Cancer Biology of the SRCs

In addition to their importance in reproductive cancers, the SRCs are emerging as extremely prominent players in human cancers of non-endocrine tissues (Table 1). Although all SRCs have been thoroughly associated with breast, endometrial, ovarian, prostate, and meningioma tumors, SRC-3 figures heavily in a variety of distinct tumor types (reviewed in Ref. 61). Specifically, SRC-3 has been linked with lung, colorectal, esophageal, gastric, hepatocellular, oral squamous cell, and pancreatic cancers (reviewed in Ref. 61). Along with their roles in tumor initiation, the SRCs are known to be important regulators of cancer metastasis (see above). In a murine model for breast cancer, SRC-1 appears to be required for metastasis to the lung (62). In human prostate, mutations in SRC-2 have emerged as a predictor of prostate cancer metastasis (63). Additionally, an abnormal chromosomal rearrangement involving a fusion between the 5′-MOZ mRNA and the 3′-NCoA2 (SRC-2) mRNA positively correlates with acute myeloid leukemia (64, 65). Not only do these observations speak to the incredible mitogenic responsiveness of the coactivators, but they also dispute the misconception of explicit compensation of one SRC for another.

TABLE 1
Metabolic and cancer-related functions of SRCs

SRCs in Metabolism

As the coactivators continue to evolve as lynchpins of cancer biology, so too are they gaining attention as key modulators of the metabolic landscape (Table 1). The bulk of our current understanding of the metabolic functions of the SRCs emanates primarily from the characterization of knock-out mouse models. Ablation of SRC-2 protects mice against high-fat diet-induced obesity by increasing peroxisome proliferator-activated receptor γ (PPARγ) target gene expression in brown adipose tissue through the thermogenic activation of PGC-1α (66). In contrast, SRC-1−/− mice are susceptible to obesity due to decreased energy expenditure (66). This obese phenotype is partially mirrored by the combined ablation of SRC-1 and SRC-3, which arrests brown adipose activity and impairs adaptive thermogenesis. Mechanistically, these data are explained by failure to induce PPARγ target gene expression (67). Similarly, loss of SRC-3 alone impairs the white adipogenic program through decreased PPARγ2 activity (68, 69). Interestingly, the net effects of loss of SRC-1 differ starkly from ablation of SRC-3, which yields a lean body type that is highly resistant to high-fat diet-induced obesity (70). Collectively, these data suggest that the SRCs play critical yet distinct roles in controlling the energy equilibrium between brown and white adipose tissues.

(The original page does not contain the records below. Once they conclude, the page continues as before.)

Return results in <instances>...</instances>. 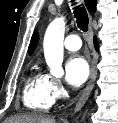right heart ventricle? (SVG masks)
I'll return each instance as SVG.
<instances>
[{"label": "right heart ventricle", "mask_w": 118, "mask_h": 123, "mask_svg": "<svg viewBox=\"0 0 118 123\" xmlns=\"http://www.w3.org/2000/svg\"><path fill=\"white\" fill-rule=\"evenodd\" d=\"M23 101L26 107L36 111H49L54 105L51 98L45 76L39 72H33L26 80Z\"/></svg>", "instance_id": "right-heart-ventricle-1"}]
</instances>
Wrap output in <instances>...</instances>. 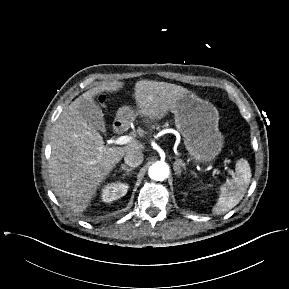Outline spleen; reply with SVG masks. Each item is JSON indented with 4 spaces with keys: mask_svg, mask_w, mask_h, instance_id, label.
Instances as JSON below:
<instances>
[{
    "mask_svg": "<svg viewBox=\"0 0 289 289\" xmlns=\"http://www.w3.org/2000/svg\"><path fill=\"white\" fill-rule=\"evenodd\" d=\"M251 169L245 159L235 165V175L220 186L219 198L213 207L216 214L226 213L234 208L244 197L251 180Z\"/></svg>",
    "mask_w": 289,
    "mask_h": 289,
    "instance_id": "1",
    "label": "spleen"
}]
</instances>
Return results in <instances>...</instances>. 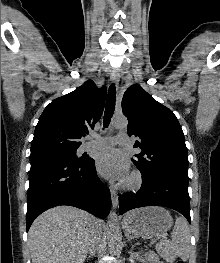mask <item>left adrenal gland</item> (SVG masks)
Wrapping results in <instances>:
<instances>
[{"instance_id": "1", "label": "left adrenal gland", "mask_w": 220, "mask_h": 263, "mask_svg": "<svg viewBox=\"0 0 220 263\" xmlns=\"http://www.w3.org/2000/svg\"><path fill=\"white\" fill-rule=\"evenodd\" d=\"M125 236H126V238H127L128 241H130L131 239H133V237L130 236L128 233H125Z\"/></svg>"}]
</instances>
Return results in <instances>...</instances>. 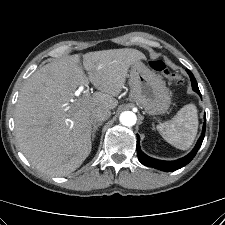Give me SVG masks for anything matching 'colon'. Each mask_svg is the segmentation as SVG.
Wrapping results in <instances>:
<instances>
[{
    "mask_svg": "<svg viewBox=\"0 0 225 225\" xmlns=\"http://www.w3.org/2000/svg\"><path fill=\"white\" fill-rule=\"evenodd\" d=\"M150 64H151V67L154 70L165 74L174 83L181 84L183 82L182 77L179 74L171 72L170 70H168L163 61L154 60V61H151Z\"/></svg>",
    "mask_w": 225,
    "mask_h": 225,
    "instance_id": "colon-1",
    "label": "colon"
}]
</instances>
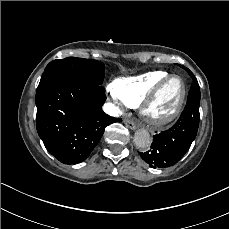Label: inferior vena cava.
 <instances>
[{
  "mask_svg": "<svg viewBox=\"0 0 229 229\" xmlns=\"http://www.w3.org/2000/svg\"><path fill=\"white\" fill-rule=\"evenodd\" d=\"M103 110L109 115L118 116L119 114L118 108L115 107V105L112 103H105L103 106Z\"/></svg>",
  "mask_w": 229,
  "mask_h": 229,
  "instance_id": "1",
  "label": "inferior vena cava"
}]
</instances>
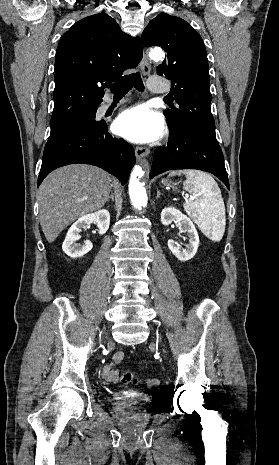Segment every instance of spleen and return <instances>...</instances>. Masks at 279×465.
<instances>
[{
    "label": "spleen",
    "instance_id": "obj_1",
    "mask_svg": "<svg viewBox=\"0 0 279 465\" xmlns=\"http://www.w3.org/2000/svg\"><path fill=\"white\" fill-rule=\"evenodd\" d=\"M185 175L184 189L192 196L184 203V210L214 242H219L225 232V205L219 186L213 177L202 171H173L169 176Z\"/></svg>",
    "mask_w": 279,
    "mask_h": 465
}]
</instances>
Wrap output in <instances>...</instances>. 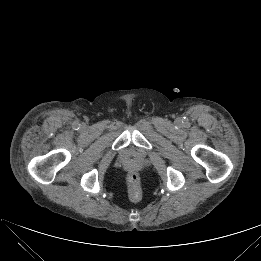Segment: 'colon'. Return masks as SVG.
Wrapping results in <instances>:
<instances>
[{
	"label": "colon",
	"mask_w": 261,
	"mask_h": 261,
	"mask_svg": "<svg viewBox=\"0 0 261 261\" xmlns=\"http://www.w3.org/2000/svg\"><path fill=\"white\" fill-rule=\"evenodd\" d=\"M128 196L132 202H137L141 198V186L136 173H131L128 176Z\"/></svg>",
	"instance_id": "colon-1"
}]
</instances>
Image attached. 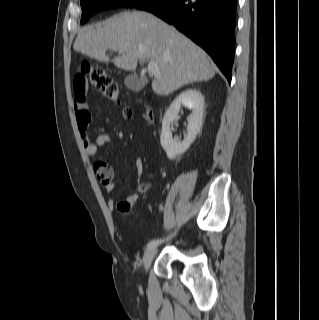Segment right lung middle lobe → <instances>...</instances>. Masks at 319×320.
<instances>
[{"instance_id": "obj_1", "label": "right lung middle lobe", "mask_w": 319, "mask_h": 320, "mask_svg": "<svg viewBox=\"0 0 319 320\" xmlns=\"http://www.w3.org/2000/svg\"><path fill=\"white\" fill-rule=\"evenodd\" d=\"M152 0H80L82 7L81 23H85L93 14L110 8L138 7Z\"/></svg>"}]
</instances>
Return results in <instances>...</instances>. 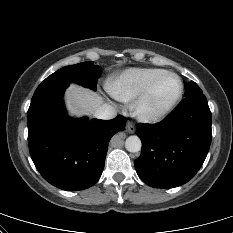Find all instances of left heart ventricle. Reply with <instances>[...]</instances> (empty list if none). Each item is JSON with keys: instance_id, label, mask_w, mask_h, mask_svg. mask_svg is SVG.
I'll return each mask as SVG.
<instances>
[{"instance_id": "obj_1", "label": "left heart ventricle", "mask_w": 233, "mask_h": 233, "mask_svg": "<svg viewBox=\"0 0 233 233\" xmlns=\"http://www.w3.org/2000/svg\"><path fill=\"white\" fill-rule=\"evenodd\" d=\"M178 83L172 76L163 77L155 86L147 103L146 110L155 112L165 106L176 95Z\"/></svg>"}]
</instances>
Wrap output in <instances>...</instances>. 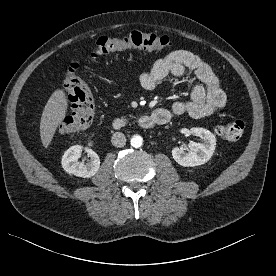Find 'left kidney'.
<instances>
[{"label": "left kidney", "instance_id": "obj_1", "mask_svg": "<svg viewBox=\"0 0 276 276\" xmlns=\"http://www.w3.org/2000/svg\"><path fill=\"white\" fill-rule=\"evenodd\" d=\"M189 134L199 136L203 143L190 142L189 152L183 148L175 147L172 150L173 159L181 166L194 167L206 163L214 153L216 138L209 130L199 127H192Z\"/></svg>", "mask_w": 276, "mask_h": 276}]
</instances>
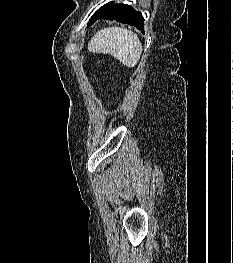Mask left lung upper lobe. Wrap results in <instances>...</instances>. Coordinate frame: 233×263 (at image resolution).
Masks as SVG:
<instances>
[{
	"label": "left lung upper lobe",
	"mask_w": 233,
	"mask_h": 263,
	"mask_svg": "<svg viewBox=\"0 0 233 263\" xmlns=\"http://www.w3.org/2000/svg\"><path fill=\"white\" fill-rule=\"evenodd\" d=\"M110 5H112V3H108V4H106V5L102 6V7H100L95 13H98V12L104 10L105 8H107V7L110 6Z\"/></svg>",
	"instance_id": "obj_1"
}]
</instances>
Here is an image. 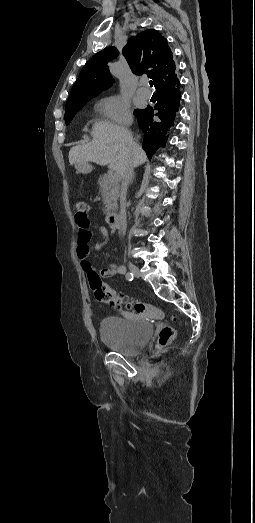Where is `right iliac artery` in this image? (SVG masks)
<instances>
[{"label": "right iliac artery", "instance_id": "right-iliac-artery-1", "mask_svg": "<svg viewBox=\"0 0 255 523\" xmlns=\"http://www.w3.org/2000/svg\"><path fill=\"white\" fill-rule=\"evenodd\" d=\"M133 278H134L133 273H130V272H129V273L126 274V279H127L128 281H132Z\"/></svg>", "mask_w": 255, "mask_h": 523}]
</instances>
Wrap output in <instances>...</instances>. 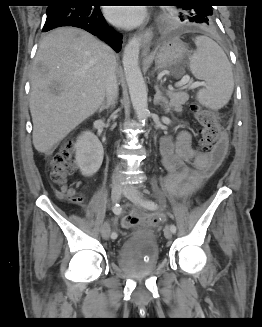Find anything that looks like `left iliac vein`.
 Returning <instances> with one entry per match:
<instances>
[{
    "label": "left iliac vein",
    "instance_id": "obj_1",
    "mask_svg": "<svg viewBox=\"0 0 262 327\" xmlns=\"http://www.w3.org/2000/svg\"><path fill=\"white\" fill-rule=\"evenodd\" d=\"M122 193L128 199H130L135 204H141V200L143 199V195L140 191H138L134 186L125 185L122 189ZM164 236L166 239H170L172 237V231L169 227L164 228Z\"/></svg>",
    "mask_w": 262,
    "mask_h": 327
}]
</instances>
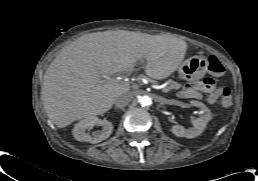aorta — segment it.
I'll use <instances>...</instances> for the list:
<instances>
[{
    "mask_svg": "<svg viewBox=\"0 0 258 181\" xmlns=\"http://www.w3.org/2000/svg\"><path fill=\"white\" fill-rule=\"evenodd\" d=\"M139 103L142 105V106H149L151 103H152V100L149 96L145 95V96H141L139 98Z\"/></svg>",
    "mask_w": 258,
    "mask_h": 181,
    "instance_id": "762f6f07",
    "label": "aorta"
}]
</instances>
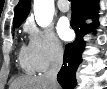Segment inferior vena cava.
Listing matches in <instances>:
<instances>
[{
    "mask_svg": "<svg viewBox=\"0 0 107 89\" xmlns=\"http://www.w3.org/2000/svg\"><path fill=\"white\" fill-rule=\"evenodd\" d=\"M63 64V48L61 45H56L53 61L49 70L44 74L46 79L51 83L52 86H57V74Z\"/></svg>",
    "mask_w": 107,
    "mask_h": 89,
    "instance_id": "inferior-vena-cava-1",
    "label": "inferior vena cava"
}]
</instances>
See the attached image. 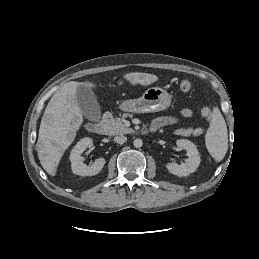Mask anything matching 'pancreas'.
I'll list each match as a JSON object with an SVG mask.
<instances>
[{
	"label": "pancreas",
	"mask_w": 259,
	"mask_h": 259,
	"mask_svg": "<svg viewBox=\"0 0 259 259\" xmlns=\"http://www.w3.org/2000/svg\"><path fill=\"white\" fill-rule=\"evenodd\" d=\"M103 124L106 127L107 133L109 135H123V134H129L133 133L134 130L132 128H129L125 126L120 119H115L113 118L111 113H106L105 119L103 120ZM180 134H194V135H199L202 133V129L197 128V129H181L179 130Z\"/></svg>",
	"instance_id": "1"
}]
</instances>
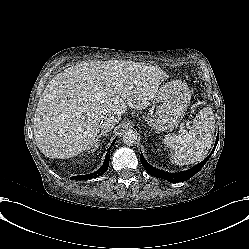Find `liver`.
Wrapping results in <instances>:
<instances>
[{"label": "liver", "mask_w": 249, "mask_h": 249, "mask_svg": "<svg viewBox=\"0 0 249 249\" xmlns=\"http://www.w3.org/2000/svg\"><path fill=\"white\" fill-rule=\"evenodd\" d=\"M162 74L126 62H89L58 74L38 102L34 136L43 154L70 158L93 147L101 123L142 110L156 96Z\"/></svg>", "instance_id": "6515ba94"}]
</instances>
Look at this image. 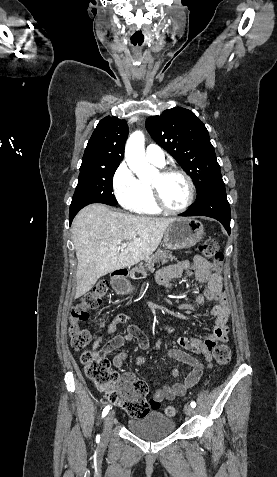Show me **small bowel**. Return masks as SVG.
Listing matches in <instances>:
<instances>
[{"label":"small bowel","mask_w":277,"mask_h":477,"mask_svg":"<svg viewBox=\"0 0 277 477\" xmlns=\"http://www.w3.org/2000/svg\"><path fill=\"white\" fill-rule=\"evenodd\" d=\"M193 269L198 283L205 286L203 295L206 299L216 302L211 310V315L215 317V323L211 332L203 334L201 337L196 335L191 336H175L180 348H172L168 350L167 354L170 358L192 367L190 373L186 376L183 382H175L171 385H164L155 390L153 400L161 402L164 399L173 400L176 397L183 396L188 389L193 387L200 380L204 365L194 357L191 352L201 354L206 361V368H212V351L218 342H225L228 334V319L229 306L227 296L222 288V281L218 273L214 270L210 262L202 256H195L192 262L182 261L162 267L157 272V280L163 285H170L173 279L179 278L188 270ZM202 296L193 293L192 299L180 305L181 309H193L201 304ZM130 318L126 314H118L107 327V335H113L118 325L129 322ZM168 333H173V329L165 326ZM104 341V336H98L93 343V350L97 351L99 346ZM134 342L140 349L146 350L149 348L148 338L135 325L130 324L127 332L124 334H117L112 336L99 350L103 356L119 349L125 342ZM162 340H158L155 345V351L160 349ZM128 354L126 351H120L113 359V365L120 368L127 360ZM137 365L146 363V357L139 356L136 358ZM170 374L174 378L180 376L178 369L173 368ZM135 379L132 373H125L122 377L123 383L131 382Z\"/></svg>","instance_id":"c3829d8e"}]
</instances>
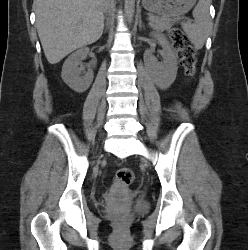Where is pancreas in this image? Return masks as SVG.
<instances>
[{"label":"pancreas","mask_w":248,"mask_h":250,"mask_svg":"<svg viewBox=\"0 0 248 250\" xmlns=\"http://www.w3.org/2000/svg\"><path fill=\"white\" fill-rule=\"evenodd\" d=\"M150 27L158 31L169 30L172 26V23L169 20L162 18H156L154 21H150Z\"/></svg>","instance_id":"pancreas-1"}]
</instances>
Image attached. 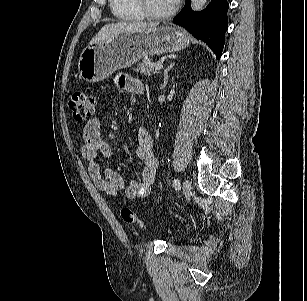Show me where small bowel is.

Relevant to the alarming proliferation of obesity and related metabolic disorders in developed countries, the SRCs may have major implications in the pathophysiological aspects of these diseases. Of particular importance, type 2 diabetes, which is preceded by hyperglycemia, follows the inability of insulin to suppress gluconeogenesis. The ensuing compensatory elevation of insulin production is believed to promote dyslipidemia, which further compromises the insulin sensitivity of the patient. The molecular basis for this mode of insulin resistance remains ill defined but might involve the dysfunction of select key coregulators. In fact, mice deficient for SRC-1 are hypoglycemic and display markedly improved insulin sensitivity. Importantly, SRC-1 directly coordinates gene expression for the rate-limiting enzymes of the hepatic gluconeogenic program (e.g. pyruvate carboxylase) and is essential for the maintenance of glucose homeostasis (71). Distinct from this mechanism, SRC-2 has emerged as a critical regulator of hepatic glucose release by controlling the expression of the glucose-6-phosphatase gene. The absence of SRC-2 leads to a deficiency in glucose-6-phosphatase gene expression, resulting in a constellation of phenotypes that mimic glycogen storage disease type 1a (von Gierke disease) (72). In line with this function, recently published data3 suggest that SRC-2 also acts as a fulcrum to coordinately regulate the balance between dietary fuel absorption and energy utilization.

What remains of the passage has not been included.